Pas question non plus de nier l'état désastreux des finances publiques de la France: les mots rigueur et austérité font de plus en plus partie de son vocabulaire - un changement sémantique qui hérisse la gauche du PS.

On assiste à la "première étape du recentrage de la première secrétaire candidate", analyse un proche du porte-parole du parti, Benoît Hamon. "On savait que ça allait arriver mais la rapidité avec laquelle elle enclenche la deuxième est un peu déconcertante", déplore-t-il.

Le nouveau discours de Martine Aubry a en revanche les faveurs des partisans de Dominique Strauss-Kahn, qui saluent un retour au réalisme.

"On sait tous qu'on ne peut pas sauver le système de retraites sans mesures d'âge", explique François Kalfon, secrétaire national aux études d'opinion. "Penser qu'on gagne une présidentielle par la gauche, ça n'a plus cours."
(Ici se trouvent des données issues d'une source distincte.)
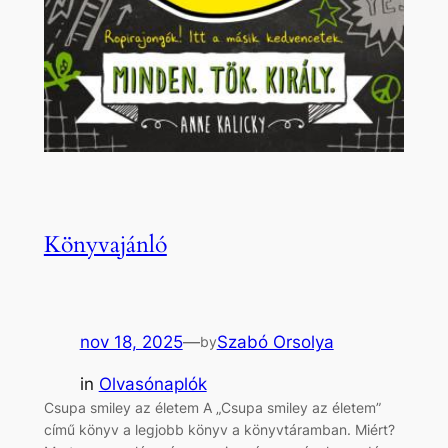
Könyvajánló
nov 18, 2025
—
Szabó Orsolya
by
in
Olvasónaplók
Csupa smiley az életem A „Csupa smiley az életem”
című könyv a legjobb könyv a könyvtáramban. Miért?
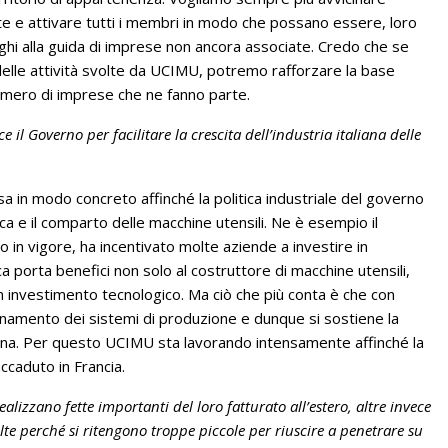
orte e attivare tutti i membri in modo che possano essere, loro
ghi alla guida di imprese non ancora associate. Credo che se
delle attività svolte da UCIMU, potremo rafforzare la base
umero di imprese che ne fanno parte.
il Governo per facilitare la crescita dell’industria italiana delle
in modo concreto affinché la politica industriale del governo
 e il comparto delle macchine utensili. Ne è esempio il
n vigore, ha incentivato molte aziende a investire in
 porta benefici non solo al costruttore di macchine utensili,
n investimento tecnologico. Ma ciò che più conta è che con
amento dei sistemi di produzione e dunque si sostiene la
aliana. Per questo UCIMU sta lavorando intensamente affinché la
ccaduto in Francia.
alizzano fette importanti del loro fatturato all’estero, altre invece
te perché si ritengono troppe piccole per riuscire a penetrare su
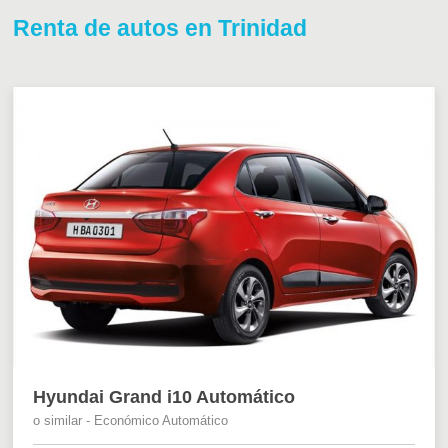
Renta de autos en Trinidad
Hyundai Grand i10 Automático
o similar - Económico Automático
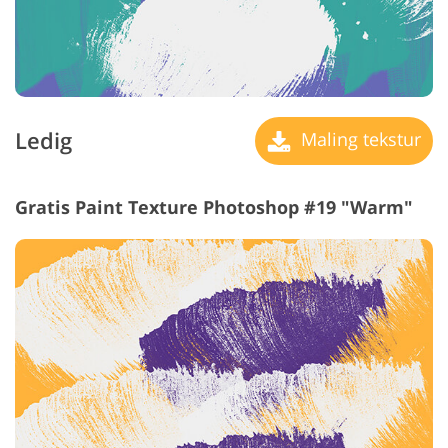
Ledig
Maling tekstur
Gratis Paint Texture Photoshop #19 "Warm"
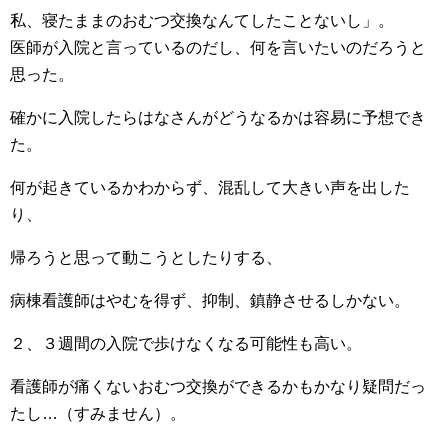
私、寝たままのおむつ交換なんてしたことないし」。
医師が入院と言っているのだし、何を言いたいのだろうと
思った。
確かに入院したらはなさんがどうなるかは容易に予想でき
た。
何が起きているかわからず、混乱して大きい声を出した
り、
帰ろうと思って動こうとしたりする、
病棟看護師はやむを得ず、抑制、鎮静させるしかない。
２、３週間の入院で歩けなくなる可能性も高い。
看護師が痛くないおむつ交換ができるかもかなり疑問だっ
たし…（すみません）。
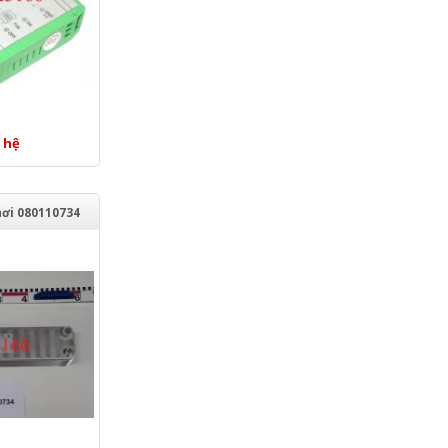
 hệ
hơi 080110734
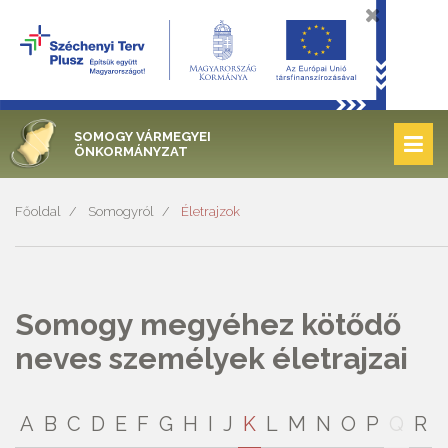
SOMOGY VÁRMEGYEI
ÖNKORMÁNYZAT
Főoldal
Somogyról
Életrajzok
Somogy megyéhez kötődő
neves személyek életrajzai
A
B
C
D
E
F
G
H
I
J
K
L
M
N
O
P
Q
R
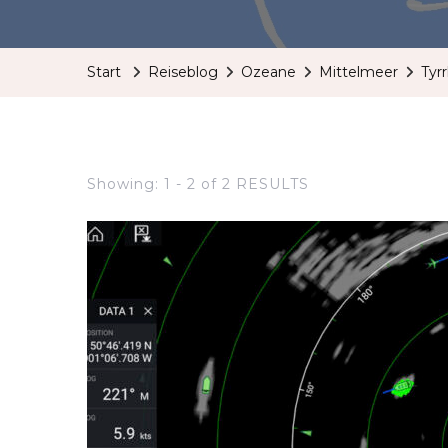
Start
Reiseblog
Ozeane
Mittelmeer
Tyr
Showing: 1 - 2 of 2 RESULTS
Mais cet exercice de réalisme ne suffira pas, estime-t-on parmi les proches du patron du FMI. "C'est comme en repassage, le mauvais pli est pris" pour Martine Aubry, prisonnière de l'aile gauche du PS, juge-t-on, sondages à l'appui.

Selon une étude Ifop sur les qualités comparées de Martine Aubry et de Dominique Strauss-Kahn, la première comprend les problèmes des Français et incarne les valeurs de la gauche quand le second a l'étoffe d'un président de crise.

Toutefois, souligne Jean-Daniel Lévy, directeur adjoint de l'institut de sondage CSA, "la présidentiabilité ne se structure pas uniquement sur la crédibilité".

"Il faut un petit supplément d'âme", estime l'analyste. Et sur ce terrain, la maire de Lille a pris de l'avance en lançant en avril son idée d'une société du "Care", du soin et de l'attention à l'autre.

"Ta société du bien-être, il faut en parler plus", lui a intimé un militant mardi à Roubaix.